━━ INPUT MATERIAL
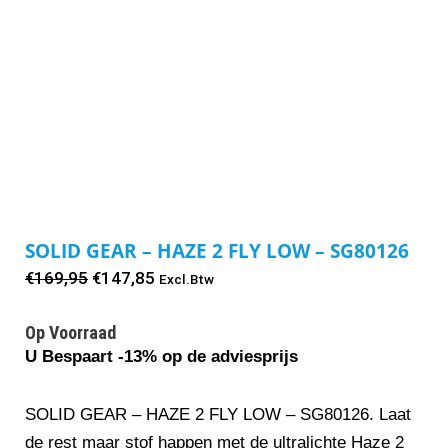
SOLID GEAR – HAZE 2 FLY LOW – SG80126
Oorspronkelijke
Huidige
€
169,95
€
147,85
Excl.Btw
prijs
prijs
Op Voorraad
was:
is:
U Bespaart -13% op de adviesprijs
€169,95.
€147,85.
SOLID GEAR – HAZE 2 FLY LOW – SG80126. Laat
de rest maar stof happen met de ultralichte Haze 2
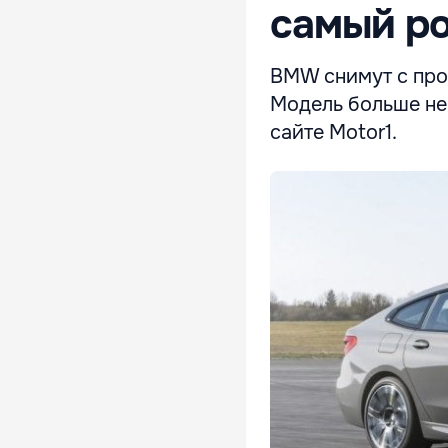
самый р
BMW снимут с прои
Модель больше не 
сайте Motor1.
━━━━
*EXERCISE GOAL*: Repeat the material verbatim but without any of its pictures.

*EXERCISE ANSWER*:
SOLID GEAR – HAZE 2 FLY LOW – SG80126
Oorspronkelijke
Huidige
€
169,95
€
147,85
Excl.Btw
prijs
prijs
Op Voorraad
was:
is:
U Bespaart -13% op de adviesprijs
€169,95.
€147,85.
SOLID GEAR – HAZE 2 FLY LOW – SG80126. Laat
de rest maar stof happen met de ultralichte Haze 2
самый р
BMW снимут с прои
Модель больше не 
сайте Motor1.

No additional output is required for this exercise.